Por lo demás, nada justificaría semejante sacrificio al derecho de defensa, si es que de la sustentación que se haga, como aquí aconteció, al momento mismo de interponerlo, se enterará necesariamente el superior. Ninguna diferencia sustancial, pues, hay entre alegar allá y hacerlo acá. “El enteramiento del superior, que es lo prevalente, será en todo caso igual.

Con el agregado, desde luego, de que si la segunda instancia debe surtirse en sede diferente a la del juez que dictó la decisión apelada, ya tal posibilidad de sustentar ante éste, amén de armoniosa con el principio aludido, resulta por demás provechosa al principio de economía”. 3. En consecuencia, la decisión de declarar desierto el recurso de apelación interpuesto por el apoderado judicial de la accionante, frente a la sentencia de primer grado, so pretexto de la falta de sustentación del recurso, pese a que se había dado cumplimiento a tal requisito ante el a quo, como sin duda emerge de la lectura de la prueba documental que milita del folio 1 al 7 del cuaderno 1, contraría la correcta interpretación de la reforma que introdujo el artículo 36 de la ley 794 de 2003, razón por la cual adquirió visos de capricho y arbitrariedad estructurantes de la vía de hecho aducida por la accionante, con alcance suficiente para conculcar el derecho fundamental invocado, como quiera que con la misma negó a la recurrente el acceso a la segunda instancia y le restringió en grado sumo el derecho de defensa, de donde deviene viable el despacho favorable de la solicitud de amparo; pues el mecanismo de defensa judicial que le reprochó el a quo no haber utilizado, es decir, el recurso de reposición, no resulta idóneo y eficaz, en la medida en que el juez ya había fijado su criterio, como ya lo ha precisado la Corte. 4.

De acuerdo con lo discurrido, se revocará la sentencia impugnada, para en su lugar, conceder la protección impetrada.

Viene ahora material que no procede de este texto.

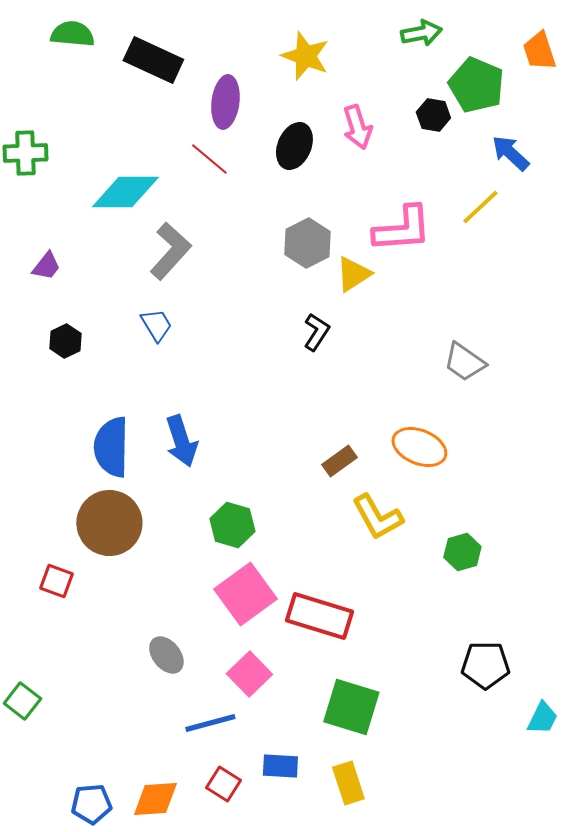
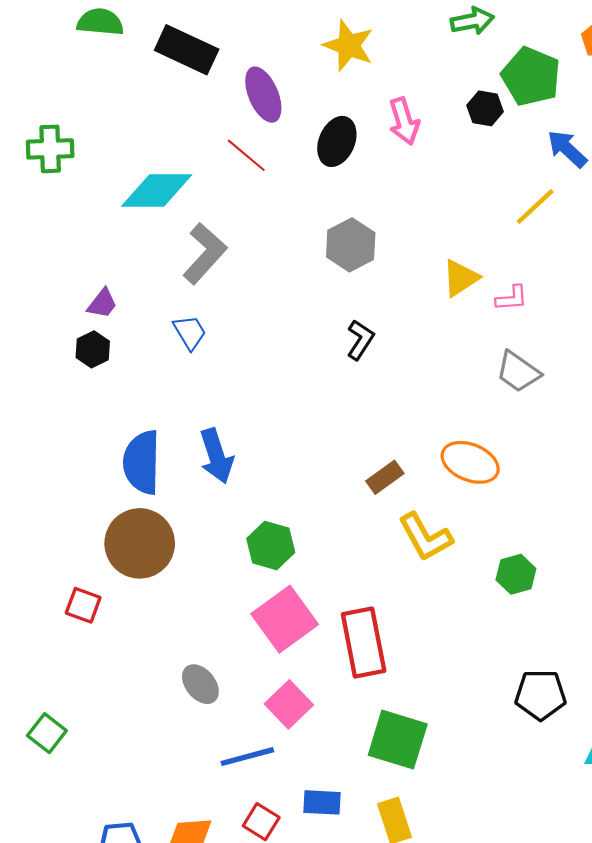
purple ellipse: (225, 102) -> (263, 95), turned -30
pink L-shape: (402, 229) -> (512, 298), moved, size x0.5
purple trapezoid: (46, 266) -> (102, 304), moved
yellow triangle: (353, 274) -> (461, 278), moved
red rectangle: (319, 616) -> (364, 643), turned 62

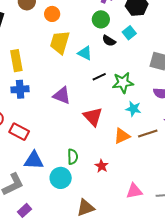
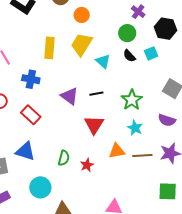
yellow rectangle: (16, 61) -> (49, 48), moved
black line: (99, 77) -> (96, 94), moved
green star: (123, 83) -> (132, 100), turned 30
red rectangle: (19, 132) -> (31, 115), moved
red star: (102, 166) -> (87, 165), moved
cyan circle: (61, 178) -> (40, 187), moved

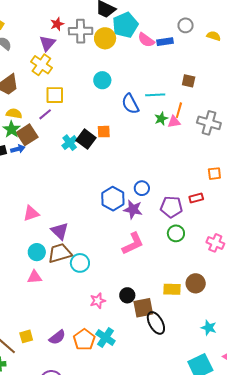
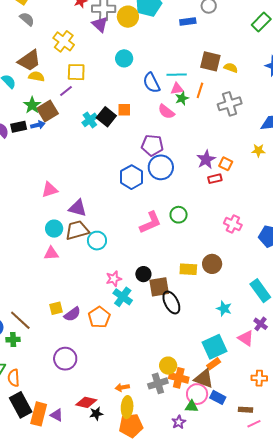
yellow semicircle: (214, 36) -> (231, 68), moved
pink semicircle: (146, 40) -> (166, 112), moved
purple triangle: (47, 43) -> (100, 24), moved, turned -30
brown square: (189, 81) -> (210, 61), size x1.5
yellow semicircle: (14, 114) -> (36, 76), moved
pink triangle: (174, 122) -> (177, 89), moved
gray cross: (209, 123) -> (230, 104), turned -35
orange square: (214, 174) -> (226, 164), moved, turned 32
blue circle: (142, 188) -> (161, 167), size x1.6
purple pentagon: (171, 207) -> (152, 145), moved
purple star: (133, 209) -> (206, 160), moved, turned 30
purple triangle: (60, 231) -> (78, 208), turned -30
green circle: (176, 233) -> (179, 215), moved
yellow square: (26, 336) -> (56, 308), moved
cyan cross: (105, 338) -> (123, 297), moved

DECISION En mérito de lo expuesto, la Corte Suprema de Justicia, Sala de Casación Civil, administrando justicia en nombre de la República y por autoridad de la ley, RESUELVE:

PRIMERO: TUTELAR a la señora TERESA ESPITIA PICO el derecho fundamental al debido proceso, vulnerado por el JUZGADO 9º CIVIL DEL CIRCUITO DE BUCARAMANGA dentro del proceso ordinario que adelanta la actora y otro, en contra del señor JULIO CESAR GUERRA PALOMINO. Consecuentemente, se ordena a dicho Juzgado, que dentro del término de diez (10) días, contado a partir de la fecha en que le sea notificada esta decisión, tras dejar sin efecto la exigencia de sustentación, proceda a resolver el recurso de apelación interpuesto por la accionante contra la sentencia que en primera instancia dictó el Juzgado Sexto Civil Municipal de la ciudad mencionada, el 25 de noviembre de 2005, dentro del aludido proceso ordinario.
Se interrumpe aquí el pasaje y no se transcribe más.